Earlier today, Clorox announced that it turned in a strong quarterly performance in the period ending June 30th, 2009 thanks at least in part -- and what we suspect was a very large part -- to cost reduction initiatives. According to the announcement, Clorox's earnings increased 8% from the previous time period 12 months ago to $170 million for the quarter, mostly due to "price increases, significant cost savings and lower commodity costs". In other words, two out of the three drivers of this successful financial whitewashing were due to Spend Management related initiatives and results.

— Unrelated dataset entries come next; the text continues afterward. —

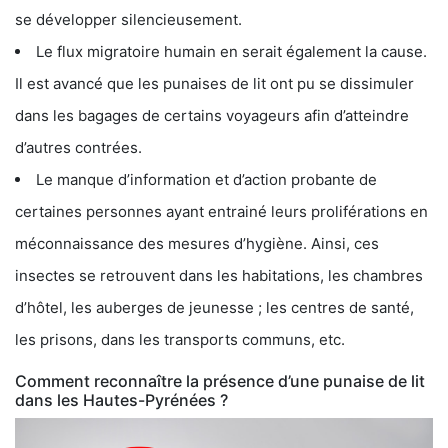
se développer silencieusement.
Le flux migratoire humain en serait également la cause.
Il est avancé que les punaises de lit ont pu se dissimuler
dans les bagages de certains voyageurs afin d’atteindre
d’autres contrées.
Le manque d’information et d’action probante de
certaines personnes ayant entrainé leurs proliférations en
méconnaissance des mesures d’hygiène. Ainsi, ces
insectes se retrouvent dans les habitations, les chambres
d’hôtel, les auberges de jeunesse ; les centres de santé,
les prisons, dans les transports communs, etc.
Comment reconnaître la présence d’une punaise de lit
dans les Hautes-Pyrénées ?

Specifically, "Gross margin increased 370 basis points to 45.8 percent from 42.1 percent. The year-over-year increase was due to the continuing benefit of price increases, and the benefits of strong cost savings and lower commodity costs, partially offset by the impact of higher manufacturing and logistics costs and foreign currency transaction losses." While lower commodity costs are certainly not sustainable going forward, it's clear Clorox is taking serious actions to improve the quality of its overall cost reduction and supply chain performance.
Our own benchmark analysis of Clorox relative to other CPG peers suggests that Clorox has made great strides of late in improving the quality of its procurement and supply chain operations. In fact, until recently, we ranked Clorox at the bottom of the household and personal products heap in a number of client analyses related to overall procurement, supply chain and IT sophistication. Within this sector, Gillette and Procter & Gamble have typically outperformed their peers (with Avon Products, Colgate-Palmolive, Kimberly-Clark and SC JohnsonWax following close behind). But word on the street is that Clorox has been upgrading their sourcing and supply management talent pool in recent years. And without a doubt, these efforts are paying off, making the earnings laundry brighter than ever.